By simply being human, Mr Gittoes-Caesar argued, partners and other team leaders will be best placed to ensure optimal wellness – and therefore productivity – from those under their purview.

“Being vulnerable isn’t common in the law (and less so among blokes). I suffer from anxiety and depression, and the fact the people know that makes them willing to talk to me about it, and ask for help.  And otherwise it’s being flexible, and following through – paying lip service to wellness issues is never going to work,” he outlined. 

“Authenticity is key – as is just being kind to people. Yes, we have a business to run, and that means providing people with opportunities – but you can do it without running people into the ground.”

The little things, he noted, can and will be critical.

“I encourage my staff not to work on weekends. We don’t give out our mobile numbers. We provide realistic timeframes, so our staff aren’t under the pump. The line between work and home has never been blurrier – so setting up boundaries between us and our clients is so important. And not bending on that – if a client wants 24/7 access to me, then I am not the lawyer for them,” he advised.

“We need to show clients that we don’t need to be available at the drop of a hat, and that we are better lawyers if we are happy.”

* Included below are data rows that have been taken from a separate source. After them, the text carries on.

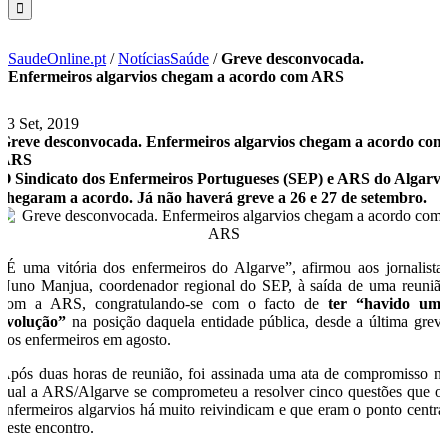
SaudeOnline.pt
/
NotíciasSaúde
/
Greve desconvocada.
Enfermeiros algarvios chegam a acordo com ARS
23 Set, 2019
Greve desconvocada. Enfermeiros algarvios chegam a acordo com
ARS
O Sindicato dos Enfermeiros Portugueses (SEP) e ARS do Algarv
chegaram a acordo. Já não haverá greve a 26 e 27 de setembro.
“É uma vitória dos enfermeiros do Algarve”, afirmou aos jornalista
Nuno Manjua, coordenador regional do SEP, à saída de uma reuniã
com a ARS, congratulando-se com o facto de
ter “havido um
evolução”
na posição daquela entidade pública, desde a última grev
dos enfermeiros em agosto.
Após duas horas de reunião, foi assinada uma ata de compromisso n
qual a ARS/Algarve se comprometeu a resolver cinco questões que o
enfermeiros algarvios há muito reivindicam e que eram o ponto centra
deste encontro.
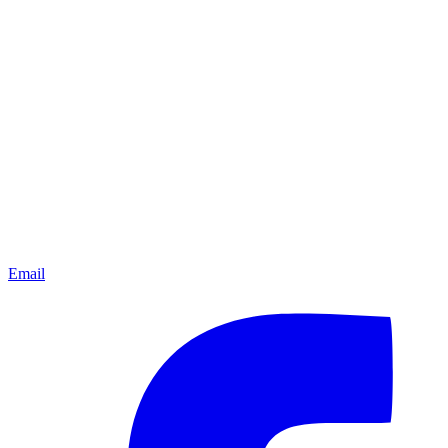
Email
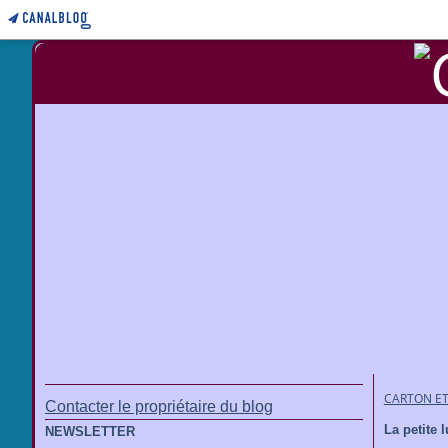
CARTON ET
Contacter le propriétaire du blog
La petite 
NEWSLETTER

2021 is right around the corner, Mr Gittoes-Caesar mused, which should hopefully bring some respite after such a trying year: “It has to be better, right?”

“Personally, I am excited about doing more in the wellness space – for clients, staff and myself.  That means having the conversations, and bring mental health (and its effect on lawyers) front and centre – which is really exciting to me,” he said.

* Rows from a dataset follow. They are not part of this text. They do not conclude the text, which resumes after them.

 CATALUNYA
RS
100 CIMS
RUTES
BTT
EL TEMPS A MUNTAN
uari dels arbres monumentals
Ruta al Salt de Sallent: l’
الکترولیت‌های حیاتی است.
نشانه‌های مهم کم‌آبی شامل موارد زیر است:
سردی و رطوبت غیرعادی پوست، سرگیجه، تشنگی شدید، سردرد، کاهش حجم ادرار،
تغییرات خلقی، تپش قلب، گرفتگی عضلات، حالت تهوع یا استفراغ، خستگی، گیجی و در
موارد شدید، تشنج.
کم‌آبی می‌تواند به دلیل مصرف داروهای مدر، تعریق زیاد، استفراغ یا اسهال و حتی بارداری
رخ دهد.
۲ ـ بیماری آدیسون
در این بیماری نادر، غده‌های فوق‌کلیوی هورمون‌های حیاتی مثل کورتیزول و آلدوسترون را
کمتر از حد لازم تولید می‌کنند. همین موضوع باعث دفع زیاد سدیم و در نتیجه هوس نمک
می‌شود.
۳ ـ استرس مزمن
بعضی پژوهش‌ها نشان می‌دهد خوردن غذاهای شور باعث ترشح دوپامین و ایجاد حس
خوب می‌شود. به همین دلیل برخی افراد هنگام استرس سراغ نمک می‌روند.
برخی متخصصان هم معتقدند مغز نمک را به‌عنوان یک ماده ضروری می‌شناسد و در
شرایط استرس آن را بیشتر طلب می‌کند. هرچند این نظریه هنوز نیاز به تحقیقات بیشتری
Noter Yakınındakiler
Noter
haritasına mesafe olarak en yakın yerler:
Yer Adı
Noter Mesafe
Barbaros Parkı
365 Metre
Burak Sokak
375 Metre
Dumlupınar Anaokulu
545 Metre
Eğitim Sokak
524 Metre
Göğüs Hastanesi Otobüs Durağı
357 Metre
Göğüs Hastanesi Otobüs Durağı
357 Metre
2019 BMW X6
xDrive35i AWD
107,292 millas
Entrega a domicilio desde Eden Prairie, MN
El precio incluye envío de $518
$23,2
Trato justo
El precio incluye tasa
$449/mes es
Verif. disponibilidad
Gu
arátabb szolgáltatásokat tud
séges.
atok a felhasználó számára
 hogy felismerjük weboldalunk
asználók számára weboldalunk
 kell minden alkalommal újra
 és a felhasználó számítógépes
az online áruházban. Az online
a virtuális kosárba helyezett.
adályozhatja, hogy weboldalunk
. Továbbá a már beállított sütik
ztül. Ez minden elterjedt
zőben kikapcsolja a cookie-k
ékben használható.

Such excitement, and passion for workplace wellness – both within his own family law team and more broadly – were rewarded at last week’s Partner of the Year Awards, which he said “means a lot” to him, albeit for different reasons, when asked about the two accolades he received.

“The Family Law one I view very much as a team award – my recognition is as much a by-product of their hard work as mine. The Wellness Advocate one is different – it spurs me on to do a lot more in the mental health space, and do my best to usher in some cultural change, and acceptance around mental health issues and promote a willingness in people to ask for help,” he pledged.